According to a staff report, Vista now regulates wireless facilities as “radio and television transmitters” or “satellite antennas,” with rules that address only setbacks and height. When smaller equipment exceeds the height limit for the zone, a minor use permit or a special use permit is required.

Under the proposed rules, location would be key in determining the type of permit needed, followed by the type of installation (on a building or free-standing). Preferred and discouraged locations would be specified to help decide if projects need a minor use permit or the stricter special use permit.

"We're confident that the restrictions in terms of  preferred & discouraged locations will provide us a little more discretion in where these facilities will go," Conley said. First choice is the public right of way, or on city owned property. Next best would be the Vista business park or industrial and commercial zones. Why would city-owned structures be preferred over commercial zones? Conley said staff felt the small cell facilities, disseminated within the community, would be a better fit than the larger scale ones you might see on a commercial property.

The "small cells" that would proliferate cover a city block, while Vista's macro-cell palm trees serve about a mile, he said. "Even though we may see more of these, they fill in capacity gaps." Attorney May added that "state law says we can't say no to facilities in the right of way." So, to encourage them to be placed on existing equipment, they ordered the preferences so that was the best first option to pick.

"We want to play nice," said commissioner Cramer. Discouraged locations, requiring a special use permit, are designated open space areas, parts of downtown like the historic district, and residential zones. Vista's current zoning standards apply only to towers and antennas on private property; not those proposed in the public right of way. The city now uses licensing agreements (and is paid a fee) for placements on city-owned light poles.

"Yet, this regulatory method is limited," the staff report says, especially when it comes to proposals for public poles not owned by the city, like poles owned by San Diego Gas and Electric

"Right of way is a hot topic in telecommunications now," said May. The networks for almost all the major carriers are built out, and the big issue is how they perform. Another reason planners want to tweak the code is to keep up with major changes in federal and state laws that have further hacked local control over wireless facilities. If the city exceeds the timeline to review an application, for instance, the carrier may be granted an automatic permit approval. And if an area has a significant service gap, cities can't ban a facility even if it clashes with local zoning code.

One of the main reasons residents often oppose cell towers and antennas is fear of radiofrequency exposure — but again, federal law blocks cities from regulating them based on health concerns. "FCC sets the maximum permissible exposure level — if a facility is within it, that's the end of inquiry for local government," May said.

The new code gives the city a hair more wiggle room.

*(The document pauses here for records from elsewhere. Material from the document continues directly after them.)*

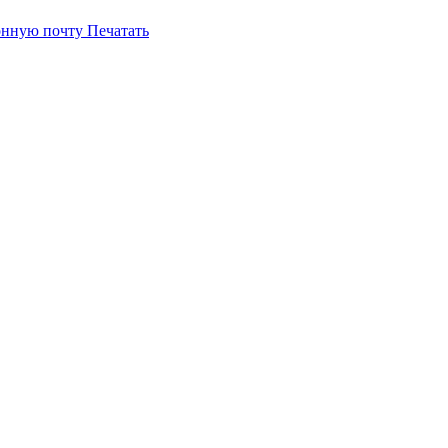
онную почту
Печатать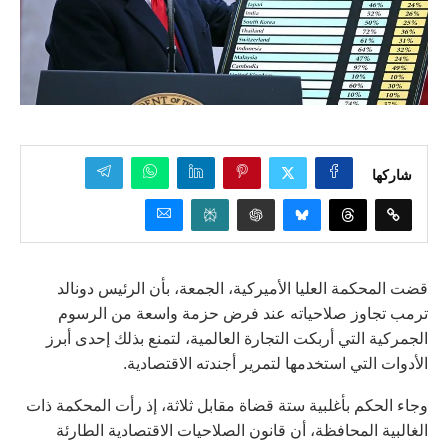
شاركها
قضت المحكمة العليا الأميركية، الجمعة، بأن الرئيس دونالد
ترمب تجاوز صلاحياته عند فرض حزمة واسعة من الرسوم
الجمركية التي أربكت التجارة العالمية، لتمنع بذلك إحدى أبرز
الأدوات التي استخدمها لتمرير أجندته الاقتصادية.
وجاء الحكم بأغلبية ستة قضاة مقابل ثلاثة، إذ رأت المحكمة ذات
الغالبية المحافظة، أن قانون الصلاحيات الاقتصادية الطارئة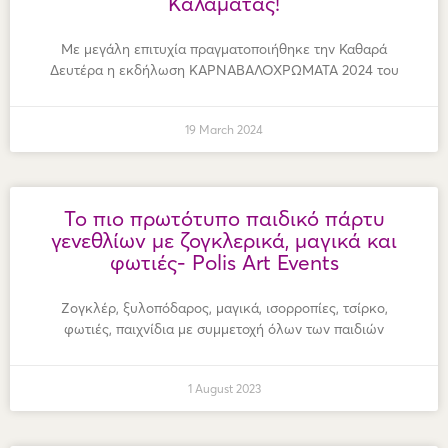
Καλαμάτας!
Με μεγάλη επιτυχία πραγματοποιήθηκε την Καθαρά
Δευτέρα η εκδήλωση ΚΑΡΝΑΒΑΛΟΧΡΩΜΑΤΑ 2024 του
19 March 2024
Το πιο πρωτότυπο παιδικό πάρτυ
γενεθλίων με ζογκλερικά, μαγικά και
φωτιές- Polis Art Events
Ζογκλέρ, ξυλοπόδαρος, μαγικά, ισορροπίες, τσίρκο,
φωτιές, παιχνίδια με συμμετοχή όλων των παιδιών
1 August 2023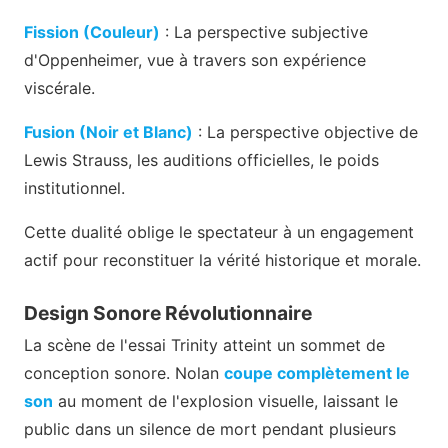
Fission (Couleur)
: La perspective subjective
d'Oppenheimer, vue à travers son expérience
viscérale.
Fusion (Noir et Blanc)
: La perspective objective de
Lewis Strauss, les auditions officielles, le poids
institutionnel.
Cette dualité oblige le spectateur à un engagement
actif pour reconstituer la vérité historique et morale.
Design Sonore Révolutionnaire
La scène de l'essai Trinity atteint un sommet de
conception sonore. Nolan
coupe complètement le
son
au moment de l'explosion visuelle, laissant le
public dans un silence de mort pendant plusieurs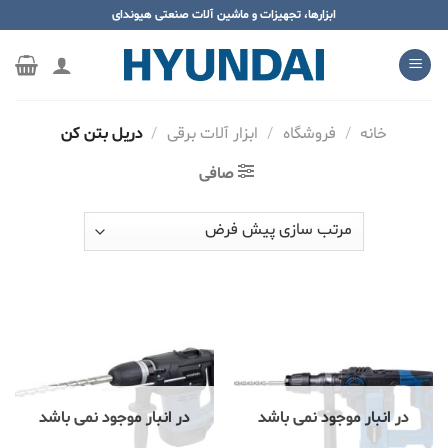
ه
ابزارها، تجهیزات و ماشین آلات صنعتی هیوندای
حتوا
روید
خانه
/
فروشگاه
/
ابزار آلات برقی
/
دریل بتن کن
صافی
در انبار موجود نمی باشد
در انبار موجود نمی باشد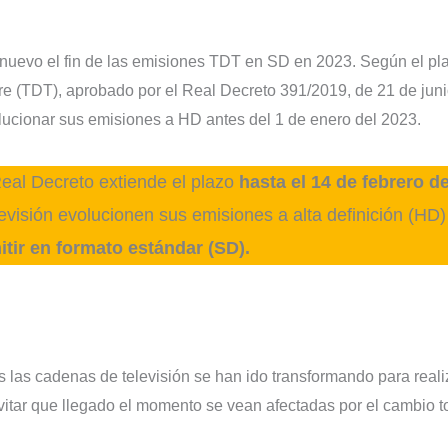
 nuevo el fin de las emisiones TDT en SD en 2023. Según el pl
tre (TDT), aprobado por el Real Decreto 391/2019, de 21 de juni
lucionar sus emisiones a HD antes del 1 de enero del 2023.
Real Decreto extiende el plazo
hasta el 14 de febrero d
evisión evolucionen sus emisiones a alta definición (HD)
itir en formato estándar (SD).
os las cadenas de televisión se han ido transformando para reali
vitar que llegado el momento se vean afectadas por el cambio to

For projects requiring a minor use permit, the new rules would add radiofrequency compliance reports, along with things like photosimulations and acoustical analyses — items Conley said can be asked for in the permit process, "but aren't specific in our code until now."

Commissioner Rosaler asked who conducts the radiofrequency compliance reports. "Do we have consultants that review that and let us know it's in compliance or not — do we have that capability in house?"

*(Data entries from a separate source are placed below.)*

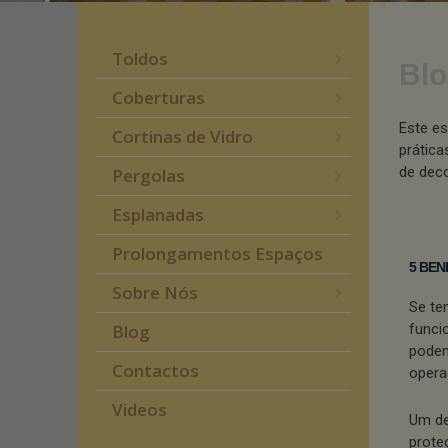
Toldos
Blo
Coberturas
Este es
Cortinas de Vidro
prática
de deco
Pergolas
Esplanadas
Prolongamentos Espaços
5 BEN
Sobre Nós
Se te
Blog
funci
podem
Contactos
opera
Videos
Um de
prote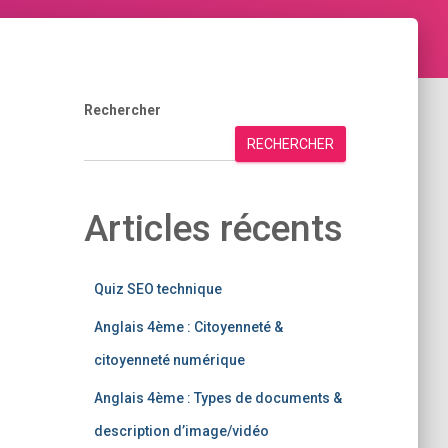
Rechercher
RECHERCHER
Articles récents
Quiz SEO technique
Anglais 4ème : Citoyenneté &
citoyenneté numérique
Anglais 4ème : Types de documents &
description d’image/vidéo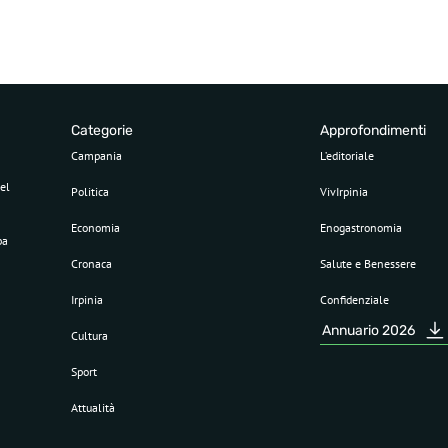
Categorie
Approfondimenti
Campania
L’editoriale
el
Politica
VivIrpinia
Economia
Enogastronomia
pa
Cronaca
Salute e Benessere
Irpinia
Confidenziale
Annuario 2026
Cultura
Sport
Attualità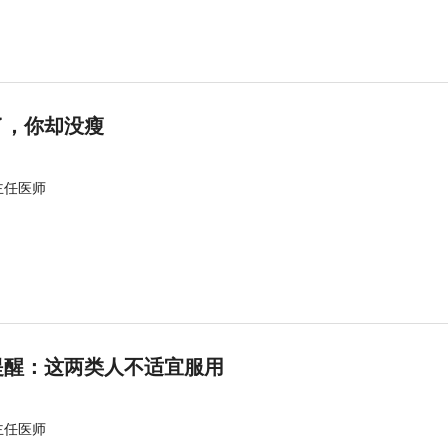
了，你却没瘦
主任医师
提醒：这两类人不适宜服用
主任医师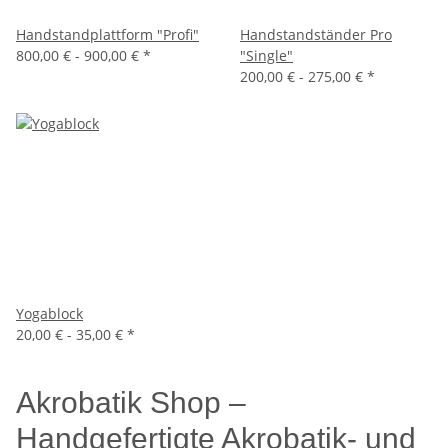
Handstandplattform "Profi"
Handstandständer Pro
800,00 € -
900,00 €
*
"Single"
200,00 € -
275,00 €
*
Yogablock
20,00 € -
35,00 €
*
Akrobatik Shop –
Handgefertigte Akrobatik- und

"We haven't had expert review," Conley said, "really because they haven't raised the level of controversy that might require that." Commissioner Garretson raised a topic that has sparked controversy in other cities

"I notice that public schools are not listed here; could you explain that?" "We...have seen a propensity for locations at public schools because the city hasn't taken zoning authority in some of those situations, and let the school board decide, so a lot of the carriers have figured that out," Conley said.

They are going straight to public school locations, so right now the school board approves those. "We don't necessarily think that's the best location for these types of things."

There were no public speakers, and the commission voted unanimously to recommend adoption of the ordinance. The Vista City Council will hold a public hearing on Apr 11  to formally consider the proposed regulations.